▸ WORK REQUIRED:
Retype, without changes or pictures, only the lines that begin at the one containing "Subjects (995, 397)" and end at the last line of the records that follow.

Pixel coordinate grounding data:

+ + + + + + +

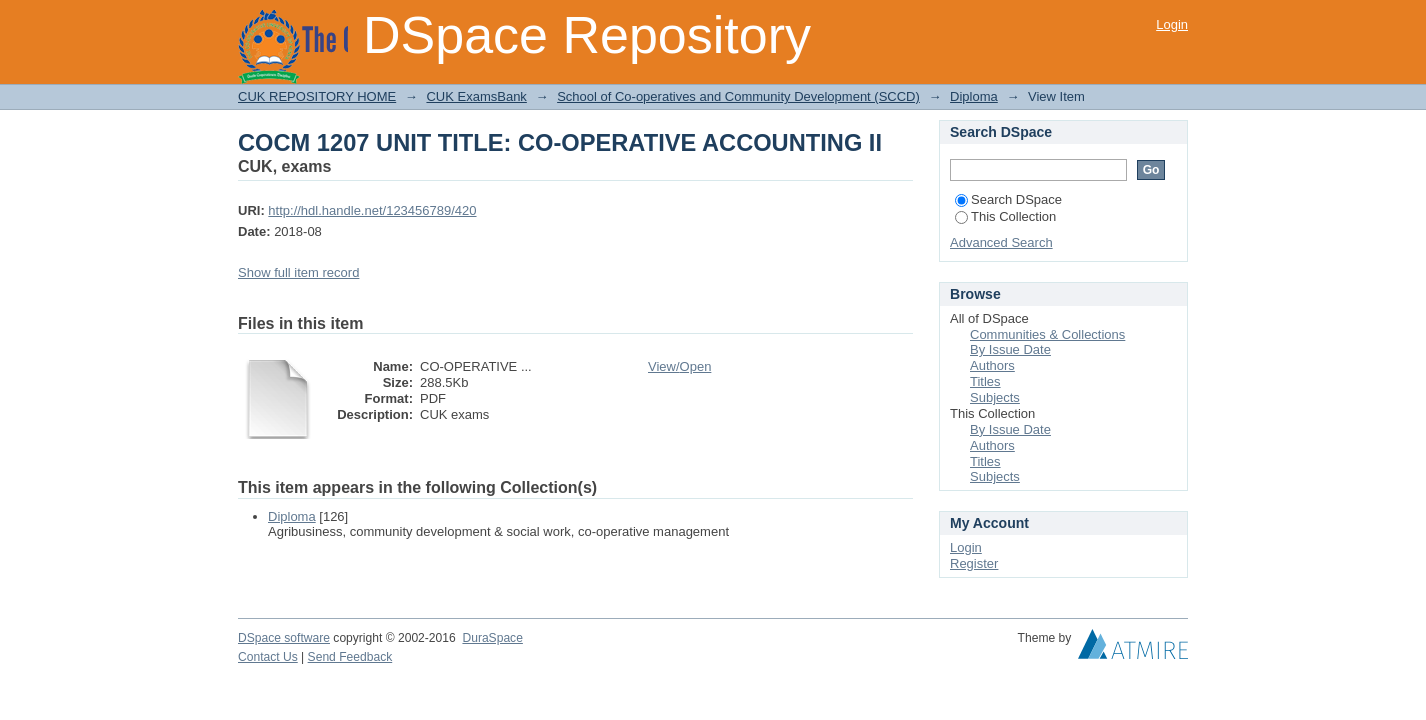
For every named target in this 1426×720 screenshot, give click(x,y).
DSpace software (284, 638)
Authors (992, 365)
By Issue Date (1010, 349)
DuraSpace (492, 638)
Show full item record (298, 272)
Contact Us (268, 657)
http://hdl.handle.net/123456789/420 (372, 210)
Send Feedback (350, 657)
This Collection (1005, 216)
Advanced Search (1001, 242)
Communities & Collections (1047, 334)
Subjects (995, 397)
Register (974, 563)
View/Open (679, 366)
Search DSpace (1008, 199)
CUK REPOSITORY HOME (317, 96)
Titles (985, 381)
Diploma (974, 96)
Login (1172, 24)
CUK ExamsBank (476, 96)
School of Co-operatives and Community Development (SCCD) (738, 96)
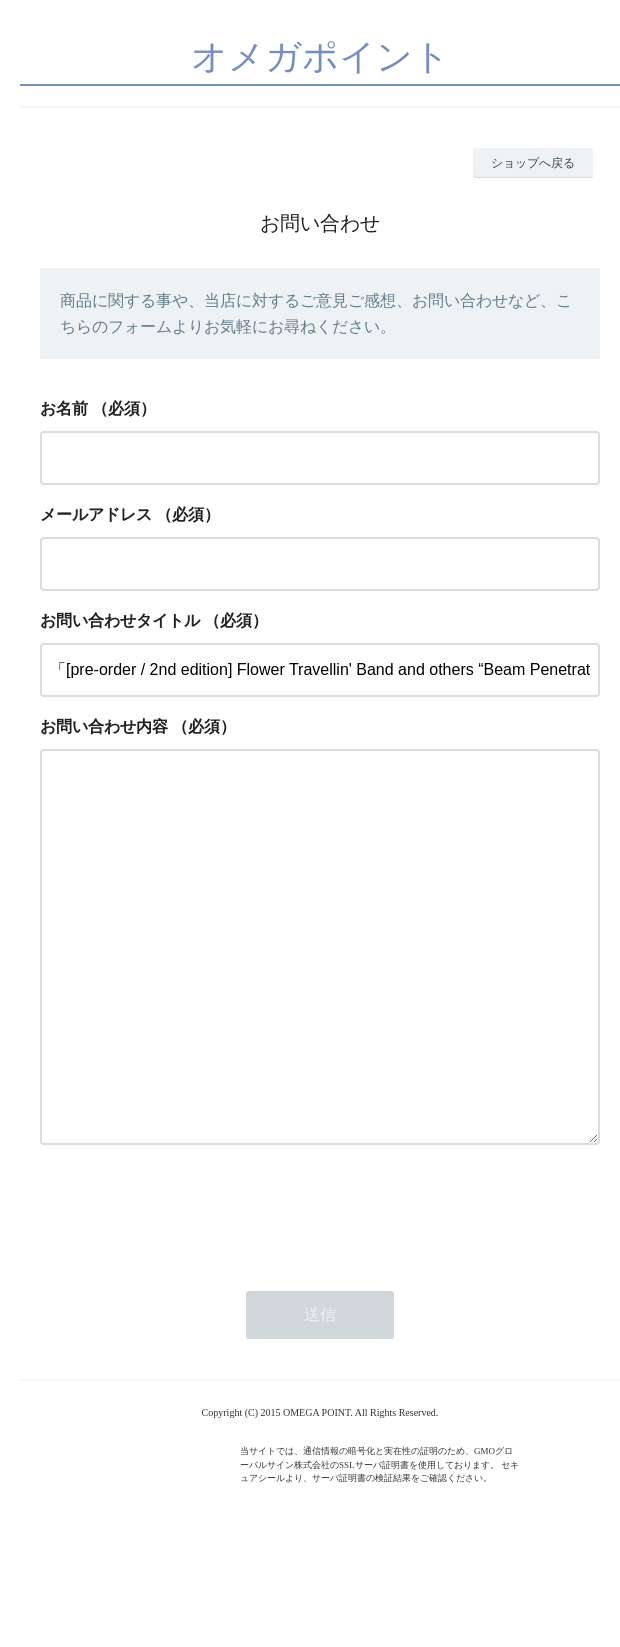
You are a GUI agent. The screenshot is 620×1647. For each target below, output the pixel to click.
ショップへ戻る (533, 163)
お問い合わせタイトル (120, 620)
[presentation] (192, 1292)
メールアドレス (96, 514)
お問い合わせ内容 (104, 726)
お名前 (64, 408)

+ + + + + + +

▸ EXERCISE RESULT:
Subjects (995, 397)
Register (974, 563)
View/Open (679, 366)
Search DSpace (1008, 199)
CUK REPOSITORY HOME (317, 96)
Titles (985, 381)
Diploma (974, 96)
Login (1172, 24)
CUK ExamsBank (476, 96)
School of Co-operatives and Community Development (SCCD) (738, 96)
You are a GUI agent. The screenshot is 620×1647. For each target below, output the pixel to click.
ショップへ戻る (533, 163)
お問い合わせタイトル (120, 620)
[presentation] (192, 1292)
メールアドレス (96, 514)
お問い合わせ内容 (104, 726)
お名前 (64, 408)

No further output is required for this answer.